In February 2010, off-duty police officer Joseph C. Coffey was driving by a pond when he noticed a car partially submerged in it. He got out of his car and entered the water. He couldn’t open the front door, so he climbed through the back. There was a woman inside. As Coffey prepared to get her out, he began to sense that this wasn’t an accident.
The woman wasn’t panicking. Instead, she was crying. She started talking about her personal problems.
Coffey had been trained for this. In Warwick, Rhode Island, where he oversees frontline patrol officers, he had developed the department’s crisis intervention team and co-authored a manual on Mental Health First Aid for the National Council for Behavioral Health for use in law enforcement trainings. The Warwick Police Department has taught MHFA at its academy since 2008. So far, more than 11,000 officers have been trained.
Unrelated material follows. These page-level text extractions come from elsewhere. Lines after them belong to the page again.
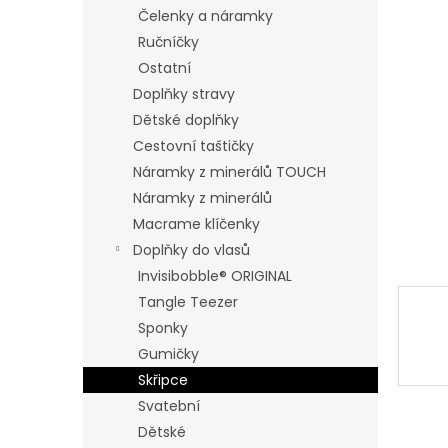
n
Čelenky a náramky
e
Ručníčky
l
Ostatní
Doplňky stravy
Dětské doplňky
Cestovní taštičky
Náramky z minerálů TOUCH
Náramky z minerálů
Macrame klíčenky
Doplňky do vlasů
Invisibobble® ORIGINAL
Tangle Teezer
Sponky
Gumičky
Skřipce
Svatební
Dětské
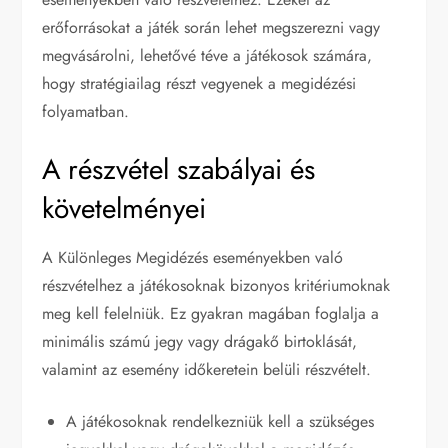
erőforrásokat a játék során lehet megszerezni vagy
megvásárolni, lehetővé téve a játékosok számára,
hogy stratégiailag részt vegyenek a megidézési
folyamatban.
A részvétel szabályai és
követelményei
A Különleges Megidézés eseményekben való
részvételhez a játékosoknak bizonyos kritériumoknak
meg kell felelniük. Ez gyakran magában foglalja a
minimális számú jegy vagy drágakő birtoklását,
valamint az esemény időkeretein belüli részvételt.
A játékosoknak rendelkezniük kell a szükséges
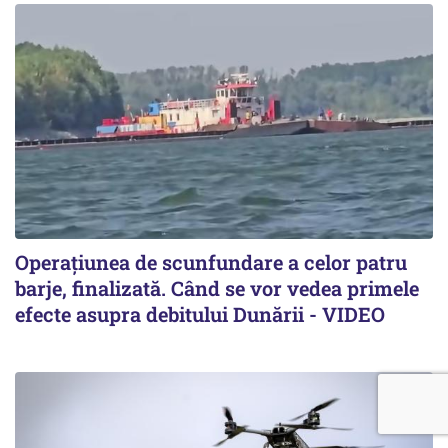
Operațiunea de scunfundare a celor patru
barje, finalizată. Când se vor vedea primele
efecte asupra debitului Dunării - VIDEO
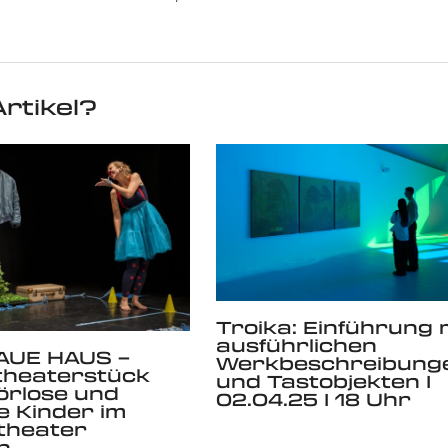
rtikel?
Troika: Einführung 
ausführlichen
AUE HAUS –
Werkbeschreibung
theaterstück
und Tastobjekten I
örlose und
02.04.25 I 18 Uhr
 Kinder im
theater
n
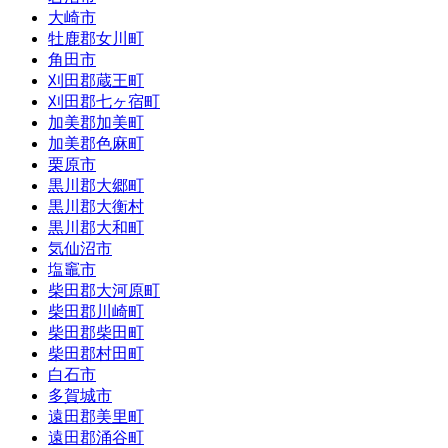
大崎市
牡鹿郡女川町
角田市
刈田郡蔵王町
刈田郡七ヶ宿町
加美郡加美町
加美郡色麻町
栗原市
黒川郡大郷町
黒川郡大衡村
黒川郡大和町
気仙沼市
塩竈市
柴田郡大河原町
柴田郡川崎町
柴田郡柴田町
柴田郡村田町
白石市
多賀城市
遠田郡美里町
遠田郡涌谷町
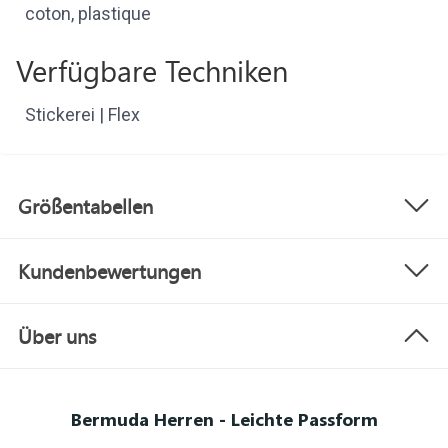
coton, plastique
Verfügbare Techniken
Stickerei | Flex
Größentabellen
Kundenbewertungen
Über uns
Bermuda Herren - Leichte Passform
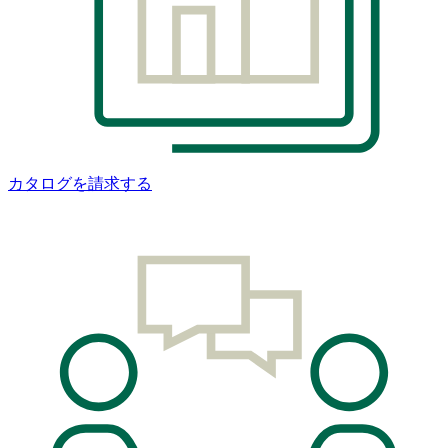
カタログを請求する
That night in the pond, Coffey knew to listen more than he talked. He knew he had to work quickly, to keep the woman from harming herself further. And he knew to remind her that he was there to help her rather than to demand anything of her.
“[Reassuring the victim] is not always the first thing that a police officer may do, coming upon a scene,” he says. “I used my first name. I made her feel that her crisis was real to her … I offered her a blanket when I was able to reach her. [By comforting her], I was able to delay her from her intentions.”
That year, Coffey received an award for preventing a suicide.